Chronic subdural hematoma - Getting into the head of a superhero

  • By Team TDO

The brain is a heavily protected organ in our body. Of course, it needs to be protected as if it were not for the brain; we would all be as good as dead!

The next time you take your bike out, be sure you wear your helmet. The moment you enter your car, wear your seat-belt. Think twice about popping an aspirin for all your headaches. As you may be placing yourself at a risk to develop subdural hematoma!

The brain has 3 main layers of protection. The innermost covering of the brain is called the Dura mater.
There are thousands of tiny blood vessels that flow through the brain. They are placed between the brain surface and the Dura mater.
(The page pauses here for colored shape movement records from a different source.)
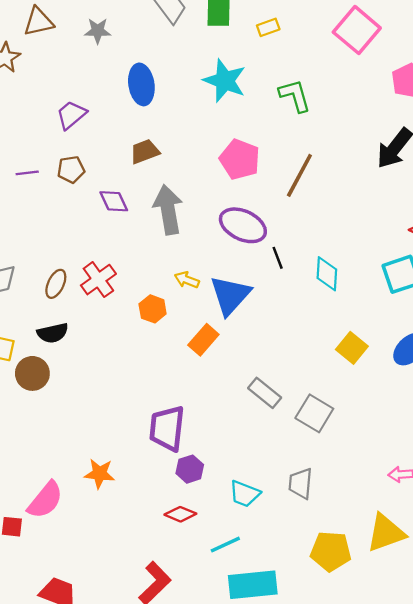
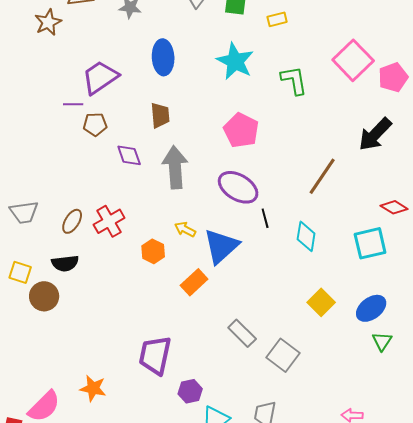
pink square: (357, 30) -> (353, 60), moved
purple trapezoid: (71, 115) -> (100, 77), size x1.4
brown trapezoid: (145, 152) -> (160, 115), turned 100
purple line: (27, 173) -> (73, 104), moved
brown line: (299, 175) -> (322, 176), moved
purple hexagon: (190, 469) -> (190, 391), moved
When these blood vessels rupture due to any cause, the blood leaks out and gets collected in the ridges of the brain. This is what is called as subdural hematoma.

The bleeding in subdural is outside the brain, not inside it as in a stroke. The resultant blood clot puts pressure on the brain matter leading to several neurological symptoms.
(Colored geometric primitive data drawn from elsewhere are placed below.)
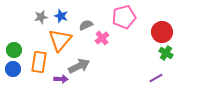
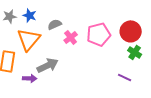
pink pentagon: (124, 17) -> (99, 34), moved
purple line: (156, 78) -> (125, 77), turned 56

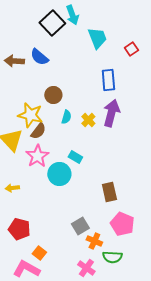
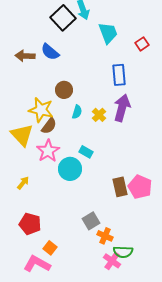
yellow arrow: (12, 188) -> (23, 183), turned 136
pink pentagon: (122, 224) -> (140, 187), moved
pink cross: (86, 268) -> (112, 261), moved

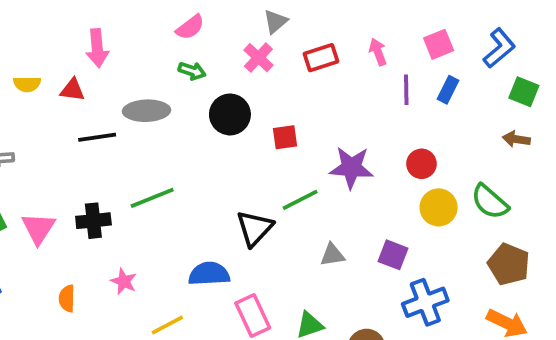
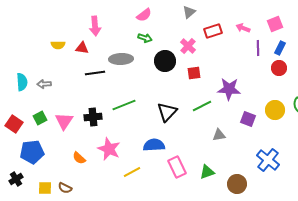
pink arrow: (378, 52) -> (243, 28), turned -48
pink cross: (258, 58) -> (188, 46), moved
red circle: (421, 164) -> (279, 68), moved
black triangle: (255, 228) -> (167, 112), moved
purple square: (393, 255) -> (248, 119), moved
pink star: (124, 281) -> (109, 149), size x1.6
orange semicircle: (67, 298) -> (79, 158), turned -48
blue cross: (425, 302) -> (268, 160), turned -30

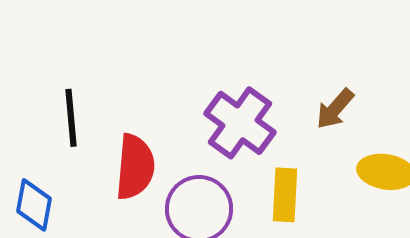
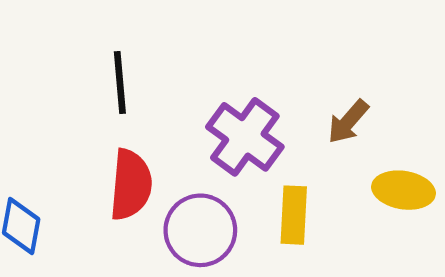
black line: (71, 118) -> (120, 83), moved

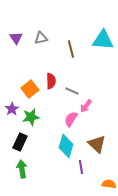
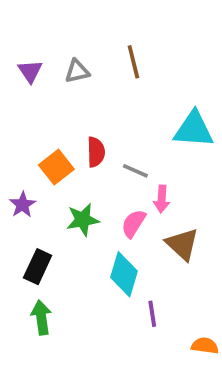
cyan triangle: (103, 40) -> (194, 129), moved
brown line: (71, 49) -> (133, 62), moved
pink arrow: (86, 106) -> (162, 199), turned -32
green star: (31, 117) -> (83, 220), moved
brown triangle: (97, 144) -> (182, 244), moved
Causes of subdural hematoma:

  1. Long term indulgence in alcohol.
  2. Long term use of aspirin and other blood thinning agents.
  3. Long term use of anti-inflammatory drugs like Ibuprofen.
  4. Head injury.
  5. Old age.

Symptoms of subdural hematoma:

  1. Severe headache
  2. Tingling and numbness in hands and arms
  3. Constant drowsiness
  4. Seizures
  5. Difficulty in speaking
  6. Decreased memory

What to expect when you go to see your neurosurgeon?

Your doctor will get a detailed history stressing on the medications and head injury part. He will assess you for:

  1. Balance
  2. Co-ordination
  3. Muscle strength
  4. Mental functions
  5. Walking

An MRI or CT scan will also be advised to rule out other possibilities and also to evaluate the location and size of the hematoma.
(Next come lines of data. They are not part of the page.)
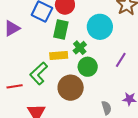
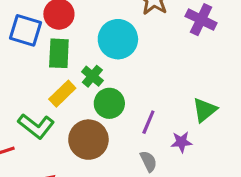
yellow rectangle: (59, 56) -> (62, 94), turned -30
purple line: (121, 60) -> (148, 122), moved
green L-shape: (39, 73) -> (36, 126), turned -90

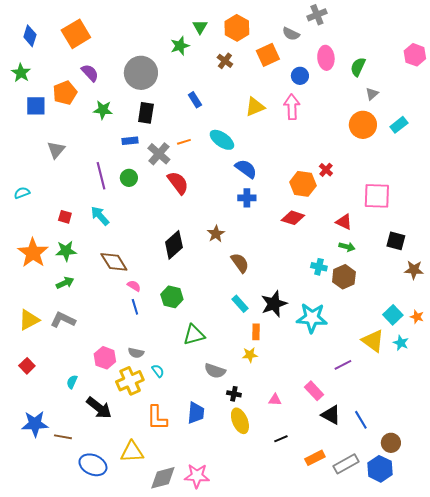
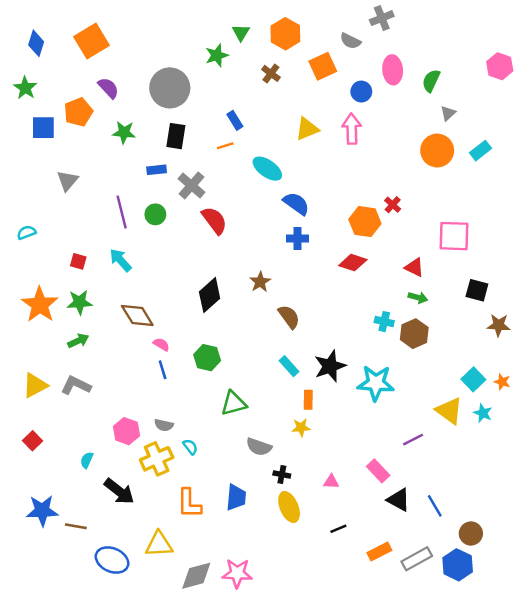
orange line: (184, 142) -> (225, 146), moved

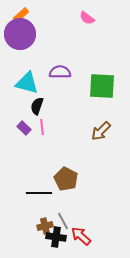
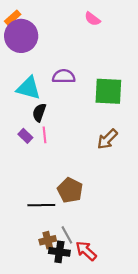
orange rectangle: (21, 15) -> (13, 18), moved

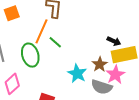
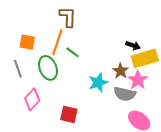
orange square: (12, 13) -> (27, 42), moved, turned 35
cyan star: (77, 74) -> (98, 82), turned 30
If the hematoma is not causing any symptoms, it may be left as it is.

If the hematoma is causing symptoms then it does need treatment. Based on your MRI reports, your doctor may decide if the hematoma is big or small.

A small hematoma will just require drilling a small hole in the head that will cause the accumulated fluid and blood clot to flow out. If it is a big one, there will have to be a bigger surgery called Craniotomy that involves opening up your skull.

Prognosis: Small hematomas that do not cause symptoms heal on their own. The big ones that require surgery have a chance of developing again with the need for more surgeries.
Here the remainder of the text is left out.